Sevilla, en los tiempos de Cervantes
Cinco de la mañana. Una
palabra me ha llevado hasta Sevilla. Aprovecho y saludo a mi querido amigo
Miguel Veyrat, quien ya debe haber retornado de la Plaza del Pan, después de su habitual desayuno en el Europa. Todo vino por un libro en el que
encontré este párrafo ducal (ya se verá por qué es ducal) que me hace ser
vicariamente un jándalo (esa es la palabra). Lo soy por mi amigo y por autores, también adorables,
que han sido gustosamente jándalos. Copio:
Se asombraba Lope de Vega de ver cómo se arañan y desgreñan
las Musas Castellanas con las Andaluzas.
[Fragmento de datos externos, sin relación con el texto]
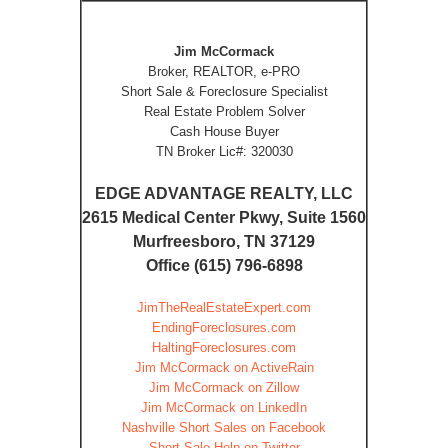
Jim McCormack
Broker, REALTOR, e-PRO
Short Sale & Foreclosure Specialist
Real Estate Problem Solver
Cash House Buyer
TN Broker Lic#: 320030
EDGE ADVANTAGE REALTY, LLC
2615 Medical Center Pkwy, Suite 1560
Murfreesboro, TN 37129
Office (615) 796-6898
JimTheRealEstateExpert.com
EndingForeclosures.com
HaltingForeclosures.com
Jim McCormack on ActiveRain
Jim McCormack on Zillow
Jim McCormack on LinkedIn
Nashville Short Sales on Facebook
Short Sale Help on Twitter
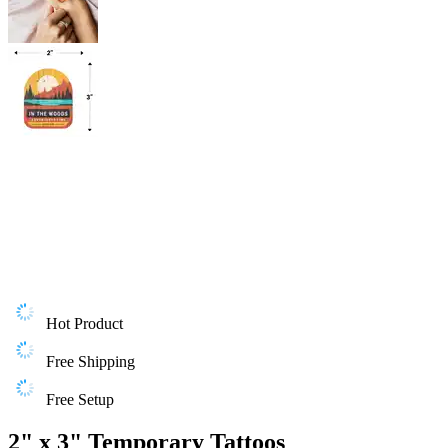
Hot Product
Free Shipping
Free Setup
2" x 3" Temporary Tattoos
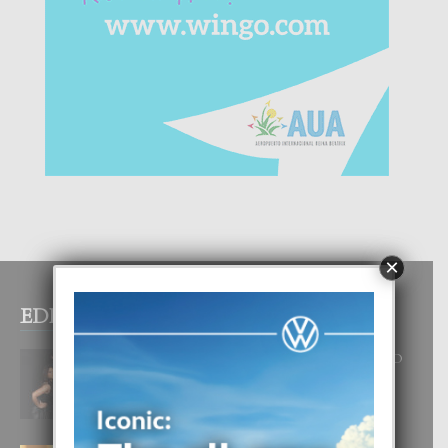
×
EDITOR PICKS
RA BEAUTY ACADEMY: “E PRINCIPIO
DI UN GRAN SOÑO”
6 August, 2026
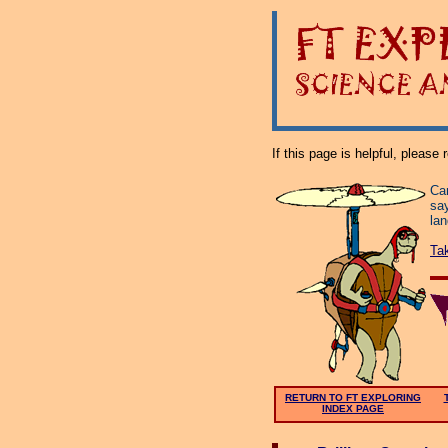
If this page is helpful, please
Can
say
la
Ta
RETURN TO FT EXPLORING
INDEX PAGE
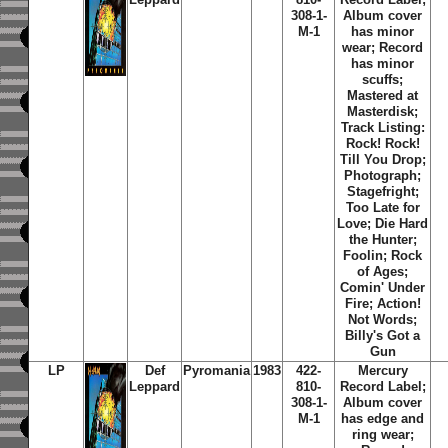
308-1-
Album cover
M-1
has minor
wear; Record
has minor
scuffs;
Mastered at
Masterdisk;
Track Listing:
Rock! Rock!
Till You Drop;
Photograph;
Stagefright;
Too Late for
Love; Die Hard
the Hunter;
Foolin; Rock
of Ages;
Comin' Under
Fire; Action!
Not Words;
Billy's Got a
Gun
LP
Def
Pyromania
1983
422-
Mercury
Leppard
810-
Record Label;
308-1-
Album cover
M-1
has edge and
ring wear;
Tan lamentable espectáculo no ha
dejado aún, por desgracia, de representarse. Yo mismo he sido testigo
principalísimo, en fecha reciente y con ocasión de un certamen de nombradía, de
los ataques norteños a un poeta andaluz, cuya obra es de una belleza
independiente, inesquivablemente ejemplar. Hay, sin embargo, casos muy señalados
y venturosos de santanderinos, en quienes llegó a arraigar un hondo amor, con
obras que son frutos, por Andalucía y, sobre todo, por Sevilla. Es para mí una
pretensión honrosa alistarme modestamente, aunque sin mezcla alguna de
mediocridad, en esa falange literaria de los jándalos de corazón.
Aunque la palabra
palabra “falange” me haga momentáneo ruido, la otra (“jándalo”) lo borra por
completo. Además, Jesús Aguirre, Duque de Alba (de él se trata), va a citar de
inmediato los versos de un santanderino, que también era músico:
LUZ DE SEVILLA
Ciudad donde nació y vive
mi otro yo; mi yo de enfrente,
que de tanto vivirla,
no envejece.
(Gerardo Diego, El
jándalo).
Así que inicio este
noviembre por sevillanas literarias, bajo el cielo arrumazado de Barquisimeto.